■ Dataset entries
((

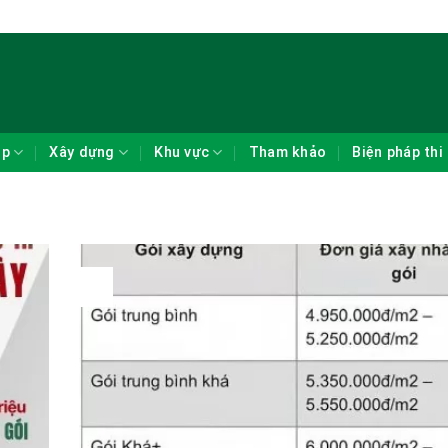
ẹp
Xây dựng
Khu vực
Tham khảo
Biện pháp thi
02
Th2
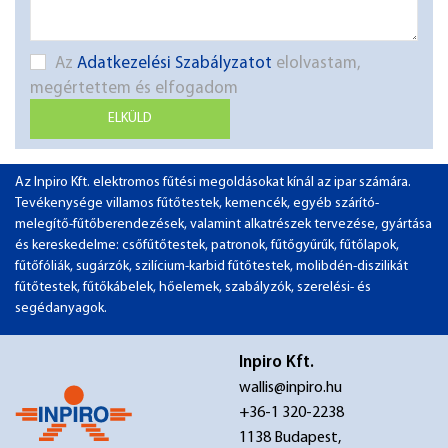
Az
Adatkezelési Szabályzatot
elolvastam,
megértettem és elfogadom
ELKÜLD
Az Inpiro Kft. elektromos fűtési megoldásokat kínál az ipar számára.
Tevékenysége villamos fűtőtestek, kemencék, egyéb szárító-
melegítő-fűtőberendezések, valamint alkatrészek tervezése, gyártása
és kereskedelme: csőfűtőtestek, patronok, fűtőgyűrűk, fűtőlapok,
fűtőfóliák, sugárzók, szilícium-karbid fűtőtestek, molibdén-diszilikát
fűtőtestek, fűtőkábelek, hőelemek, szabályzók, szerelési- és
segédanyagok.
Inpiro Kft.
wallis@inpiro.hu
+36-1 320-2238
1138 Budapest,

))

■ Instructions for the task
Write the data above out again exactly, every line of it, and exclude the pictures.

■ Answer section
ẹp
Xây dựng
Khu vực
Tham khảo
Biện pháp thi
02
Th2
Az
Adatkezelési Szabályzatot
elolvastam,
megértettem és elfogadom
ELKÜLD
Az Inpiro Kft. elektromos fűtési megoldásokat kínál az ipar számára.
Tevékenysége villamos fűtőtestek, kemencék, egyéb szárító-
melegítő-fűtőberendezések, valamint alkatrészek tervezése, gyártása
és kereskedelme: csőfűtőtestek, patronok, fűtőgyűrűk, fűtőlapok,
fűtőfóliák, sugárzók, szilícium-karbid fűtőtestek, molibdén-diszilikát
fűtőtestek, fűtőkábelek, hőelemek, szabályzók, szerelési- és
segédanyagok.
Inpiro Kft.
wallis@inpiro.hu
+36-1 320-2238
1138 Budapest,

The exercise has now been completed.